4. Pete Alonso (Combined 5.2 WAR Since 2018/2021 Projected WAR: 2.7)
Pete Alonso might not deserve to be this high based on his 2020 season, but it was a two-month season and I am a big believer in the Pete Alonso we saw in 2019 when he hit 53 home runs–a rookie record.
In a less impressive 2020 campaign, Alonso didn’t get out to a good start–hitting only two home runs in his first 18 games. But, he finished the year on a better note–hitting his 15th and 16th home run of the year in the team’s last game of the season in a 15-5 loss to Washington.

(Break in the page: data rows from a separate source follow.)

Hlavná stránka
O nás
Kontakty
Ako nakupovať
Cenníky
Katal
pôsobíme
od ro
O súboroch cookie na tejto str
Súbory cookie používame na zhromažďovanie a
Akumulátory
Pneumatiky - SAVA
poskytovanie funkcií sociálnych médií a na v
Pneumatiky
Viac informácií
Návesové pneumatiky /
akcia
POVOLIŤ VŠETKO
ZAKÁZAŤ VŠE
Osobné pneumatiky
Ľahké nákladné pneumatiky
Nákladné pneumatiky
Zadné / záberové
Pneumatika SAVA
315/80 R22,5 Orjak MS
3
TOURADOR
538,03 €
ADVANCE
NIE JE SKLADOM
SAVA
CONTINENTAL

For the time being, let’s focus on the greater body of work in his two-year career, which was the 2019 season. He won the Rookie of the Year and earned a 4.8 WAR, which was tied with Max Muncy for the highest WAR in the league among qualified first baseman and was better than the WARs of Bryce Harper (4.6), Francisco Lindor (4.5), and 2020 NL MVP Freddie Freeman (4.0).
The Polar Bear is projected to have a bounceback third season, according to ZiPS. He is expected to hit 41 home runs and have a career-high .524 slugging percentage. If Alonso has a great season at the plate, the Mets will be right up there with great offensive teams like the Yankees, Dodgers, and Padres in runs scored.

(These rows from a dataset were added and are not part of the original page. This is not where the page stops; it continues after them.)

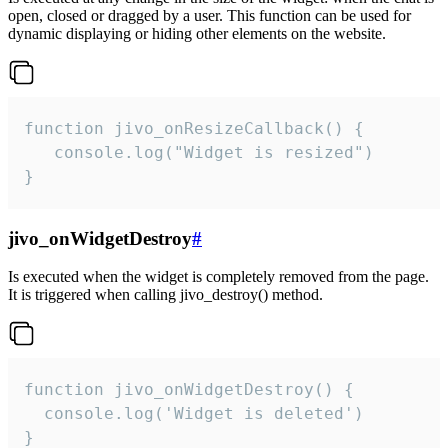
open, closed or dragged by a user. This function can be used for
dynamic displaying or hiding other elements on the website.
function jivo_onResizeCallback() {

   console.log("Widget is resized")

}
jivo_onWidgetDestroy
#
Is executed when the widget is completely removed from the page.
It is triggered when calling jivo_destroy() method.
function jivo_onWidgetDestroy() {

  console.log('Widget is deleted')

Alonso was recently ranked as the 66th best player on MLB Network’s annual Top 100 Players Right Now list.
3. Jeff McNeil (Combined 8.4 WAR Since 2018/ 2021 Projected WAR: 3.0)
Jeff McNeil is going to be transitioning into his first full season at second base–a position that he was ranked as the second-best player at despite only playing there for 12 games in 2020.
McNeil was an All-Star in 2019 and would’ve been one again in 2020 if there was a game. The 28-year-old earned a .311/.383/.454 slash line while lowering his strikeout rate and increasing his walk rate.
His .384 on-base percentage over the course of the past two seasons is the 14th best OBP in baseball–higher than the on-base percentages of George Springer (.376), Ronald Acuna Jr. (.374), and Kris Bryant (.365).
A positive sign is McNeil is projected to finish the 2021 regular season with a lower strikeout rate compared to last year and a career-high slugging percentage. Any power coming off of McNeil’s bat will be a plus considering he will be hitting in front of Michael Conforto, Alonso, and Smith.
2. Michael Conforto (Combined 8.6 WAR Since 2018/2021 Projected WAR: 3.3)
Now we move to the best outfielder on the Mets roster. Conforto has only gotten better since the start of the 2018 season. Here are his slash lines the last three years:
The National League is stacked with talent but if Conforto improves his numbers yet again in 2021 and the Mets are a contender, he could very well find himself in the NL MVP conversation.
He has earned the 12th highest WAR (8.7) among outfielders since 2018–more wins than Marcell Ozuna (7.8), Tommy Pham (7.4), Charlie Blackmon (5.7).
Conforto was ranked by MLB Network’s “The Shredder” as the seventh-best right fielder in baseball right now, which is a bit low if you ask me. He is currently scheduled to hit free agency at the end of the 2021 season, so time will tell if the Mets can lock him up before then.
1. Francisco Lindor (Combined 14 WAR Since 2018/2021 Projected WAR: 5.1)
If there’s one player that you want an organization to build around, it’s Francisco Lindor. And if all things go as planned, Steve Cohen has found the new face of his franchise for the next decade.
Lindor is arguably the best player in the NL East after being traded by the Cleveland Indians where he was worth 29.2 wins in his six-year tenure, which was the third-most wins by any player in that span behind Mike Trout and Mookie Betts. Not too shabby.
Some say Lindor had a down year in 2020, but he was one of the numerous players that weren’t able to get in a groove in the two-month season. Christian Yelich (.205 average) and J.D. Martinez (seven home runs) are two players that weren’t themselves.
Lindor is making $22.3 million in his walk year, which will be a bargain. FanGraphs says the four-time All-Star was worth $35.8 million in 2019 and $61.7 million in 2018. Time will tell if he can help carry the Mets to their first postseason appearance since 2016.